:: WHAT THIS TASK INVOLVES ::
Write out, exactly and only, the lines that run from the top of the records to the line with "Données exprimées en". Include both ends; exclude pictures.

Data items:
>>>

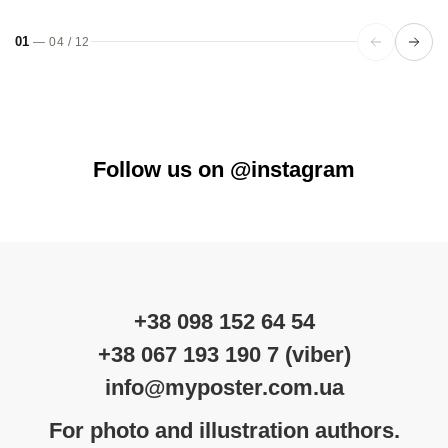
01
—
04
/
12
Follow us on @instagram
+38 098 152 64 54
+38 067 193 190 7 (viber)
info@myposter.com.ua
For photo and illustration authors.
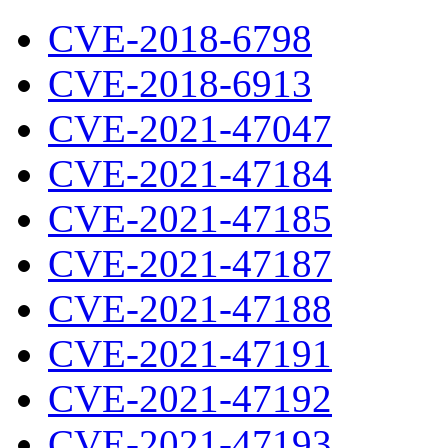
CVE-2018-6798
CVE-2018-6913
CVE-2021-47047
CVE-2021-47184
CVE-2021-47185
CVE-2021-47187
CVE-2021-47188
CVE-2021-47191
CVE-2021-47192
CVE-2021-47193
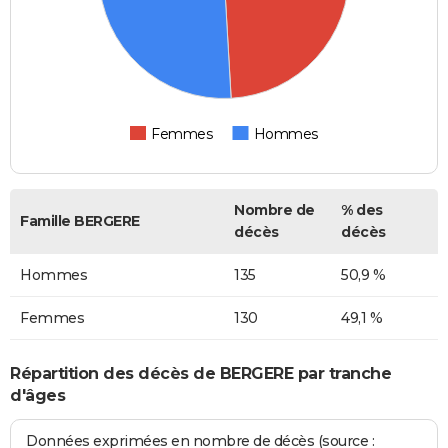
Femmes
Hommes
Nombre de
% des
Famille BERGERE
décès
décès
Hommes
135
50,9 %
Femmes
130
49,1 %
Répartition des décès de BERGERE par tranche
d'âges
Données exprimées en nombre de décès (source :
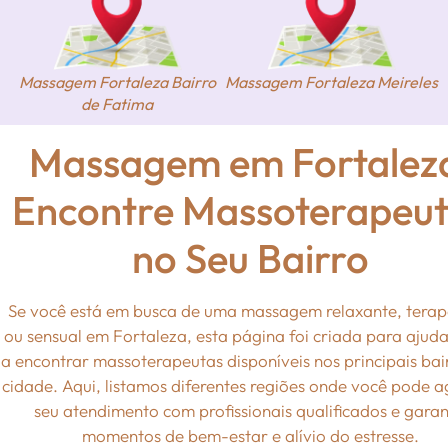
Massagem Fortaleza Bairro
Massagem Fortaleza Meireles
de Fatima
Massagem em Fortalez
Encontre Massoterapeu
no Seu Bairro
Se você está em busca de uma massagem relaxante, terap
ou sensual em Fortaleza, esta página foi criada para ajud
a encontrar massoterapeutas disponíveis nos principais bai
cidade. Aqui, listamos diferentes regiões onde você pode 
seu atendimento com profissionais qualificados e garan
momentos de bem-estar e alívio do estresse.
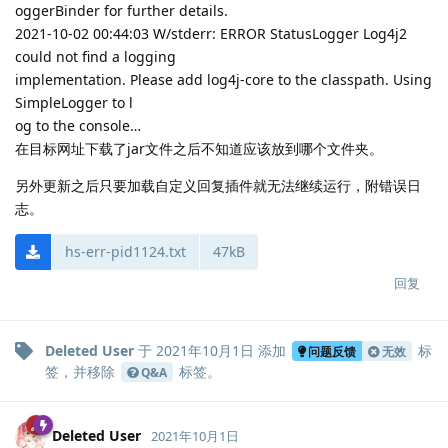
oggerBinder for further details.
2021-10-02 00:44:03 W/stderr: ERROR StatusLogger Log4j2
could not find a logging
implementation. Please add log4j-core to the classpath. Using
SimpleLogger to l
og to the console…
在目标网址下载了jar文件之后不知道应该放到哪个文件夹。
另外更新之后只要加载自定义回复插件就无法继续运行，附错误日
志。
hs-err-pid1124.txt
47kB
回复
Deleted User
于
2021年10月1日
添加
标
问题反馈
无效
签
，并移除
标签
。
Q&A
Deleted User
2021年10月1日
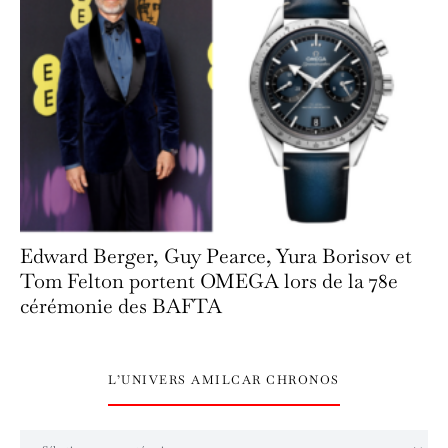
Edward Berger, Guy Pearce, Yura Borisov et
Tom Felton portent OMEGA lors de la 78e
cérémonie des BAFTA
L’UNIVERS AMILCAR CHRONOS
L’univers Amilcar Chronos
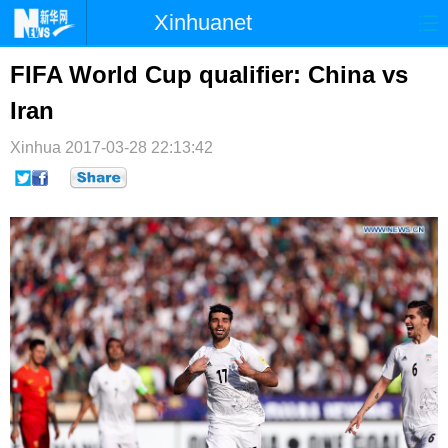
Xinhuanet
首页
时政
国际
港澳
FIFA World Cup qualifier: China vs
Iran
台湾
财经
法治
社会
Xinhua
纪检
2017-03-28 22:13:42
体育
科技
军事
文娱
图片
视频
论坛
博客
微博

<<<

:: RESULT OF THE EXERCISE ::
01
—
04
/
12
Follow us on @instagram
+38 098 152 64 54
+38 067 193 190 7 (viber)
info@myposter.com.ua
For photo and illustration authors.
CVE-2018-6798
CVE-2018-6913
CVE-2021-47047
CVE-2021-47184
CVE-2021-47185
CVE-2021-47187
CVE-2021-47188
CVE-2021-47191
CVE-2021-47192
CVE-2021-47193
Femmes
Hommes
Nombre de
% des
Famille BERGERE
décès
décès
Hommes
135
50,9 %
Femmes
130
49,1 %
Répartition des décès de BERGERE par tranche
d'âges
Données exprimées en nombre de décès (source :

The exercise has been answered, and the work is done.